OP, I do agree that logging it is the safe to do. Getting them involved at this stage is a bit pointless.

I think many posters here are voicing views having very little understanding of the disease. It's easy to write that it's an obvious lie and him just going back to his manipulative ways.

The focus should be on 'what if he isn't lying?'

contrary13 · 13/10/2019 10:14

@Harriett123
"This often leads to misdiagnosis of early onset genetic neurodegenerative disease such as huntingtons or familial alzheimer's disease. This can be avoided by knowing about genetic familial links that doctors can search for."

Absolutely ^^ this, with bells on. I have a genetic neurological disease, which I inherited from my biological grandfather, as it turns out. Because my grandmother wouldn't admit that "the family friend" was, in fact, my mother's biological father, when I began displaying symptoms of the disease at the age of 10... I was labelled as "clumsy" and "accident-prone", "forgetful" and "absent-minded". Had my mother known who her biological father was, she would have made the connection - but she didn't. I remained untreated, until it was too late for any real difference/reversal to be made. Such is life. My 14 year old son is showing similar clumsiness, and whilst yes; it could be simple teenager falling over their own feet... I worry that I've inadvertantly passed it on (I was diagnosed when he was 9 and his sister 17 - she's never shown any symptoms). I had genetic counselling, was part of a big trial being run through one of the top London hospitals - and mentioned my concerns regarding my son.
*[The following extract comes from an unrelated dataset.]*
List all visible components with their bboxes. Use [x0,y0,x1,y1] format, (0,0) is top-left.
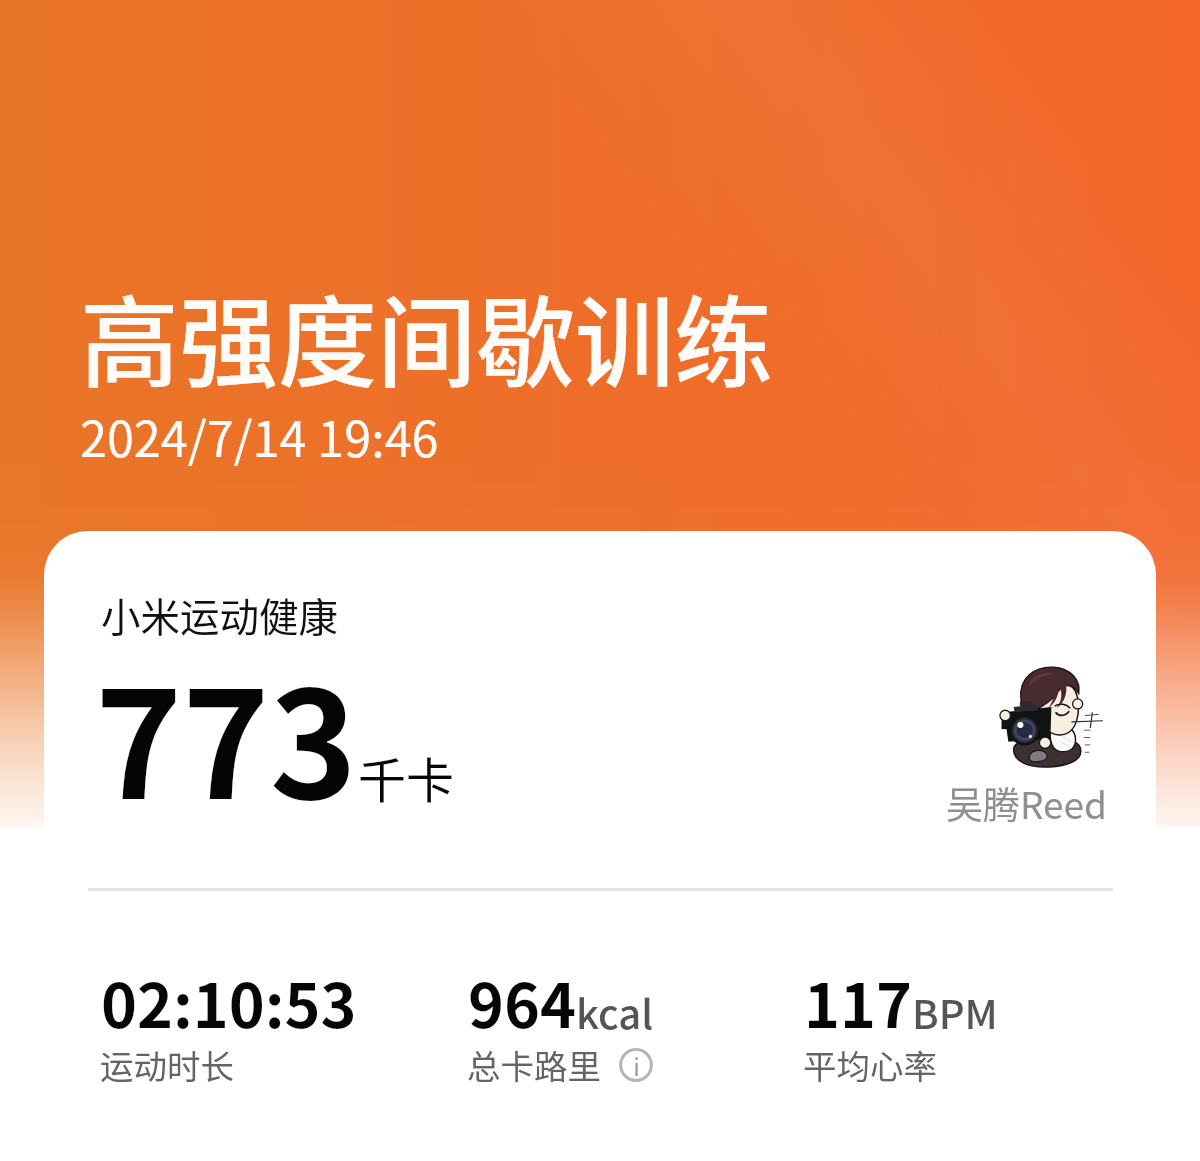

And was informed that they don't test a child, unless they're showing absolute symptoms, until they are 18 years old and ask for it themselves (which just seems wrong to me somehow, although I do understand their reasoning).
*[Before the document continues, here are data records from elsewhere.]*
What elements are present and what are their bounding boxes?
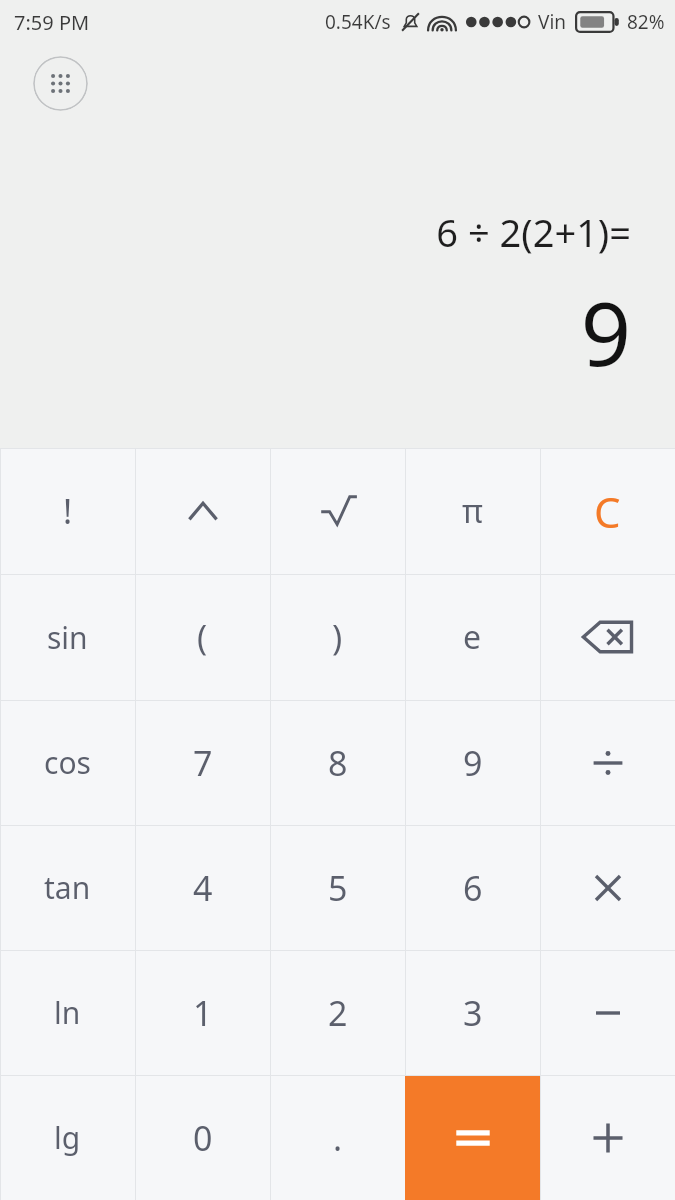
staticText: π <box>462 489 483 533</box>
button[interactable]: . <box>270 1075 405 1200</box>
staticText: ln <box>54 992 81 1033</box>
button[interactable]: Multiply <box>540 825 675 950</box>
staticText: 82% <box>627 9 665 35</box>
button[interactable]: ln <box>0 950 135 1075</box>
button[interactable]: 1 <box>135 950 270 1075</box>
button[interactable]: 4 <box>135 825 270 950</box>
staticText: 4 <box>193 865 213 911</box>
staticText: 9 <box>580 272 631 392</box>
staticText: 7 <box>193 740 213 786</box>
staticText: 1 <box>193 990 213 1036</box>
staticText: 7:59 PM <box>14 9 90 36</box>
button[interactable]: Add <box>540 1075 675 1200</box>
staticText: ) <box>332 614 343 660</box>
button[interactable]: 6 <box>405 825 540 950</box>
staticText: 0.54K/s <box>325 9 391 35</box>
staticText: . <box>333 1115 343 1161</box>
staticText: ( <box>197 614 208 660</box>
staticText: ! <box>63 488 73 534</box>
button[interactable]: Subtract <box>540 950 675 1075</box>
staticText: 2 <box>328 990 348 1036</box>
button[interactable]: ( <box>135 574 270 700</box>
staticText: 6 <box>463 865 483 911</box>
staticText: Vin <box>538 9 567 35</box>
button[interactable]: 2 <box>270 950 405 1075</box>
button[interactable]: Apps <box>33 56 88 111</box>
staticText: e <box>463 615 482 659</box>
button[interactable]: sin <box>0 574 135 700</box>
button[interactable]: C <box>540 448 675 574</box>
button[interactable]: 5 <box>270 825 405 950</box>
staticText: cos <box>44 742 91 783</box>
button[interactable]: ! <box>0 448 135 574</box>
button[interactable]: Square root <box>270 448 405 574</box>
staticText: 6 ÷ 2(2+1)= <box>436 206 631 258</box>
button[interactable]: Backspace <box>540 574 675 700</box>
button[interactable]: Equals <box>405 1075 540 1200</box>
staticText: C <box>594 483 621 540</box>
button[interactable]: 0 <box>135 1075 270 1200</box>
button[interactable]: 7 <box>135 700 270 825</box>
staticText: 5 <box>328 865 348 911</box>
button[interactable]: lg <box>0 1075 135 1200</box>
button[interactable]: 3 <box>405 950 540 1075</box>
staticText: 9 <box>463 740 483 786</box>
button[interactable]: 9 <box>405 700 540 825</box>
staticText: 3 <box>463 990 483 1036</box>
button[interactable]: e <box>405 574 540 700</box>
staticText: lg <box>54 1117 81 1158</box>
staticText: sin <box>47 617 88 658</box>
button[interactable]: π <box>405 448 540 574</box>
staticText: tan <box>44 867 91 908</box>
button[interactable]: Power <box>135 448 270 574</box>
button[interactable]: cos <box>0 700 135 825</box>
button[interactable]: 8 <box>270 700 405 825</box>
staticText: 0 <box>193 1115 213 1161</box>
button[interactable]: Divide <box>540 700 675 825</box>
button[interactable]: tan <box>0 825 135 950</box>
staticText: 8 <box>328 740 348 786</box>
button[interactable]: ) <box>270 574 405 700</box>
So like the OP, I have to worry about my child having inherited the markers for what I have, knowing that it led to the death of "the family friend" who turns out to have been my biological grandfather. Two of his other children and one other grandchild have the same condition. My mother must have been a carrier, but because of my grandmother's duplicity... no one knew until it was too late and my brothers and I were already here!
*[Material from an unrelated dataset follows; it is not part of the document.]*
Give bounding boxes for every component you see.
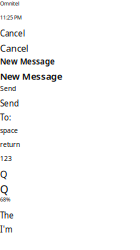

OP, there is a 50% chance that he's not lying. But there is also a 50% chance that he is. You need to talk to your GP, make sure your ex can't hurt you, and certainly don't expose your daughter to him (although I'm sure you already know this). Either way, you need informed support. But if there is any possibility of your ex having this disease, as another poster says: you will have to warn your daughter when she's old enough to have children of her own (if, indeed, she wants to have children). Just in case. Especially if you know, for a fact, that there was an aunt who definitely had Huntington's Disease. Might it actually have been something similar, but not?